No pensaban dejar los demás camelopardos a los refugiados.
—¡Vámonos! —gritó Jaq.
No corrían peligro de que la inmensa emigración los dejara atrás. La enorme masa de gente seguía extendida a lo largo del paisaje hostil y cada vez más abrasador, sin importar los cientos de miles que ya habían quedado atrás o que simplemente habían caído a sus espaldas para no levantarse nunca más.
Rakel la apuntó con la pistola láser.
—Dinos las palabras. Si no son ciertas, no iremos muy lejos.
Era cierto. Si no lograban que las bestias de monta galoparan, o que al menos trotaran, la mujer recibiría un rápido castigo.
La mujer se apresuró a contestar.
—Para empezar, hay que gritarles «!Jut, jut, shutur!». Para que troten, «!Tez-rau!» y, para que galopen, «!Yald!». Si quieren pararse, hay que gritar «!Rokna!».

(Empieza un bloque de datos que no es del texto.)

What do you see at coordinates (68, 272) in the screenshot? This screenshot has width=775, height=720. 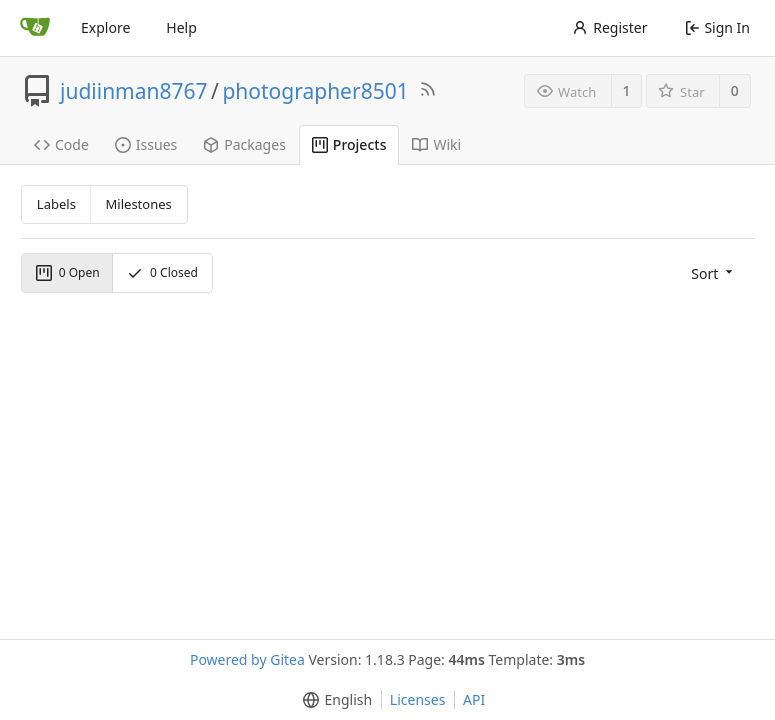 I see `Open` at bounding box center [68, 272].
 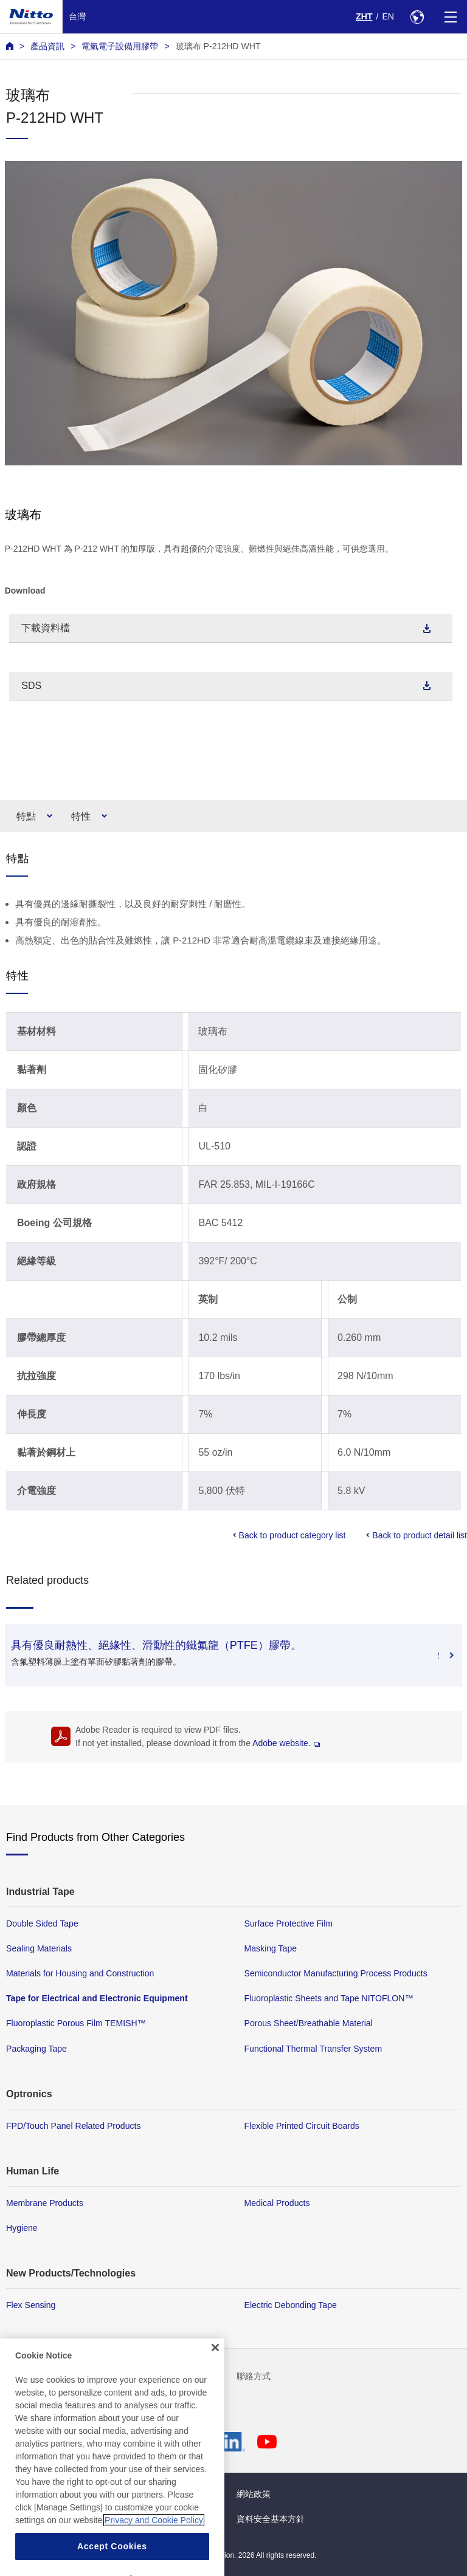 I want to click on 玻璃布 P-212HD WHT, so click(x=218, y=46).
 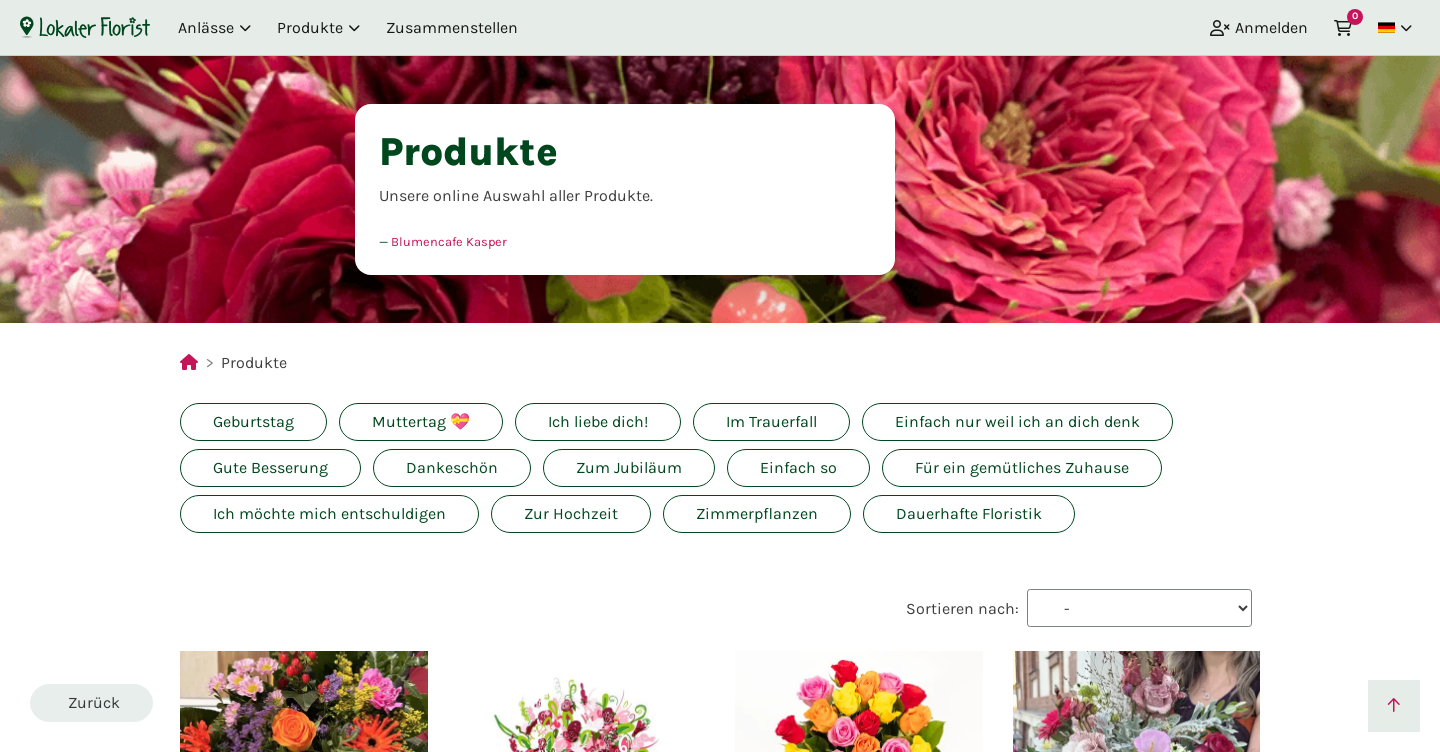 I want to click on Für ein gemütliches Zuhause, so click(x=1022, y=467).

Aunque se notaba que era algo más pequeño que el día anterior, el sol seguía siendo gigantesco. El calor que desprendía los aplastaba.
Lex se dirigió a sus compañeros.
—Escuchad, podemos conseguirlo. El calor no es tan fuerte como parece. ¡Todavía no! Es fuerte porque lo comparamos con el de días anteriores.
—¡Ja! —soltó Grimm.
Lex podía decir lo que quisiera, ya que su cuerpo había sido modificado y lo habían preparado para que soportara temperaturas extremas, aunque lo cierto era que los squats estaban acostumbrados a sufrir temperaturas elevadas en el interior de las profundas galerías de sus minas. Sin embargo, no cabía duda alguna de que era una locura continuar aquel viaje de día, una locura capaz de hacerte hervir el cerebro. ¿Qué otras opciones tenían? Algunos de los refugiados que ya se habían confeccionado aquellas pañoletas improvisadas y sangrientas cortaron tajos de carne correosa antes de ponerse a resguardo a la sombra del vehículo abandonado.
Jaq se quitó la túnica y dejó al descubierto la armadura de malla escamosa que llevaba debajo. Se la quitó, se colocó la túnica de nuevo y enrolló la armadura flexible antes de atarla a la silla de montar como si fuera un armadillo capturado que siguiera hecho una bola.
Rakel se tambaleó y, de repente, vomitó sangre, como si un pequeño proyectil la hubiera alcanzado sin que nadie se diese cuenta y la hubiera destrozado por dentro. Pero no, sólo era la sangre de camelopardo que había bebido.
En la cisterna improvisada todavía quedaba algo de sangre fresca, aunque los bordes ya habían comenzado a tomar un color marrón púrpura al empezar a coagularse.
—¡Maldita sea! ¡Tendrás que beber otra vez! —le soltó Grimm a Rakel.
La agarró y la acercó a la cisterna. Ella no opuso resistencia. Se arrodilló y bebió de nuevo a lametones.
Lex empezó a atar a los camelopardos formando una reata. Una montura de refresco para Jaq, otra para Grimm, otra para Rakel y dos más para su tremendo peso.
¿Por qué trotar cuando podía intentar galopar? Bueno, al menos hasta que el corazón le reventara a su primera montura.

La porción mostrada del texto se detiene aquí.